**** DATA UNDER STUDY ****

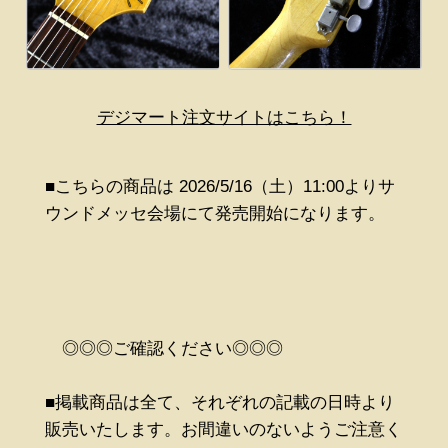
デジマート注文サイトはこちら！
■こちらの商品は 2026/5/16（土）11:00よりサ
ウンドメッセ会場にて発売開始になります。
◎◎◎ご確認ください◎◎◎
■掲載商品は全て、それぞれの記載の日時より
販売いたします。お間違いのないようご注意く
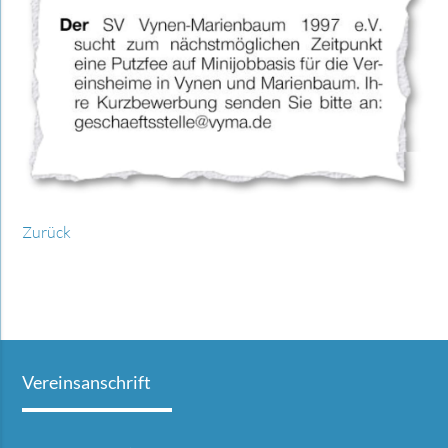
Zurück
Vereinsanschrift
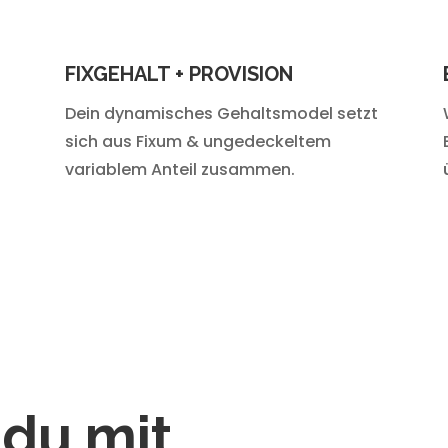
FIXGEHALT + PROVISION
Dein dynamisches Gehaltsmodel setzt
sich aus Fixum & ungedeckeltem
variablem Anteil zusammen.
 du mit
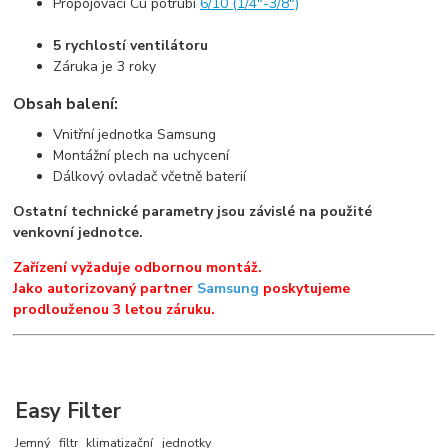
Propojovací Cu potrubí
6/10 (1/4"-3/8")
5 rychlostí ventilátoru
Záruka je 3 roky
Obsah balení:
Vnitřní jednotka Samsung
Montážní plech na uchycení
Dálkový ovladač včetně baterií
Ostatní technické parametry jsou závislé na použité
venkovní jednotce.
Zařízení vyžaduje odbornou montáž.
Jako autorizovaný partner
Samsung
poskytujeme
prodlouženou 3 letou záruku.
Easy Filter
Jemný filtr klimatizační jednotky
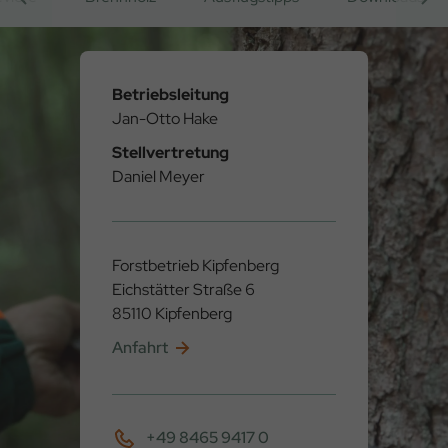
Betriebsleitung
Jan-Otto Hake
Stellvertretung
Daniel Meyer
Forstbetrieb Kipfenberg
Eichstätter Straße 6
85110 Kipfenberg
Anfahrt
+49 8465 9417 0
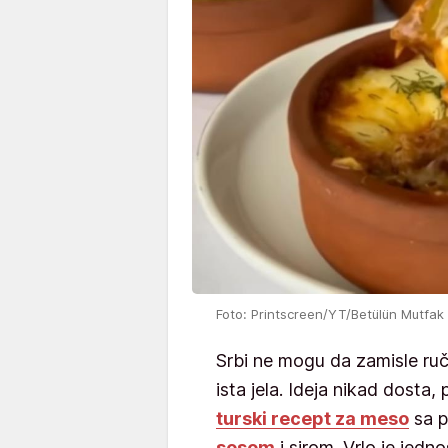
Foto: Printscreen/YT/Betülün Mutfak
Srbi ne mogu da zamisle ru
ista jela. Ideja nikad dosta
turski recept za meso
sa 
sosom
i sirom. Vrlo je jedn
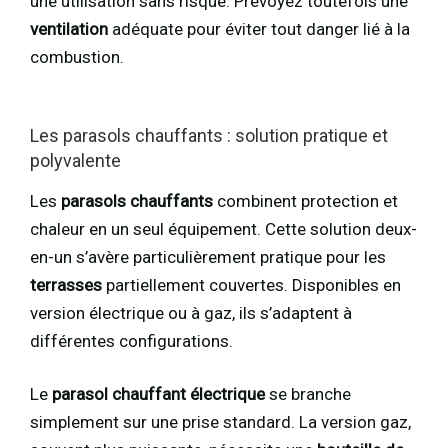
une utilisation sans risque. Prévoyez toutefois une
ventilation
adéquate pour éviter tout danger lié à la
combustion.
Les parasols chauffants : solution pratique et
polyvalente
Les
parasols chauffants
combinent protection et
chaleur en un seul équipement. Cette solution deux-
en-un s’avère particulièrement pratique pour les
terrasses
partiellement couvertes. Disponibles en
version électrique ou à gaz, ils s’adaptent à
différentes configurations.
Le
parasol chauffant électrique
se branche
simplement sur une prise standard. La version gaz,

****
**** DATA UNDER STUDY ****

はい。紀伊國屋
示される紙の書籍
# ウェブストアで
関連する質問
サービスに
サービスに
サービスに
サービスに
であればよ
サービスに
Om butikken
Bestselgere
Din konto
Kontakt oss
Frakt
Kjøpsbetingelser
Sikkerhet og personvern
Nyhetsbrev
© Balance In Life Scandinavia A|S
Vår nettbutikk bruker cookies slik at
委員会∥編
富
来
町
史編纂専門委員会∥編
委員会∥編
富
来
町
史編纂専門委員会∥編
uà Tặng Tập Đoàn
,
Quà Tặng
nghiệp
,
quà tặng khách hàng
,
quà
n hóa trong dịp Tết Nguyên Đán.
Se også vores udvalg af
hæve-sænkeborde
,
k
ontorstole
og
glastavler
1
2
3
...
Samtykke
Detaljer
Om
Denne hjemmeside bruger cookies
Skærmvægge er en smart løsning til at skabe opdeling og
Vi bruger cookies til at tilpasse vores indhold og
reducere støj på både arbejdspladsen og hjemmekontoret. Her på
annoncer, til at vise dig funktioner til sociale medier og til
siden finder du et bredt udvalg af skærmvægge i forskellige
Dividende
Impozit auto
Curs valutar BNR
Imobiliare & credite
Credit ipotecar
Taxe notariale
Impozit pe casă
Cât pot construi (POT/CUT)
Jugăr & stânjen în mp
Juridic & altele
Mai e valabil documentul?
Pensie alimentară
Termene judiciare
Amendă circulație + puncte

****

Show every line above in which the word "Kipfenberg" is found.

■ **WRITTEN SOLUTION**
Forstbetrieb Kipfenberg
85110 Kipfenberg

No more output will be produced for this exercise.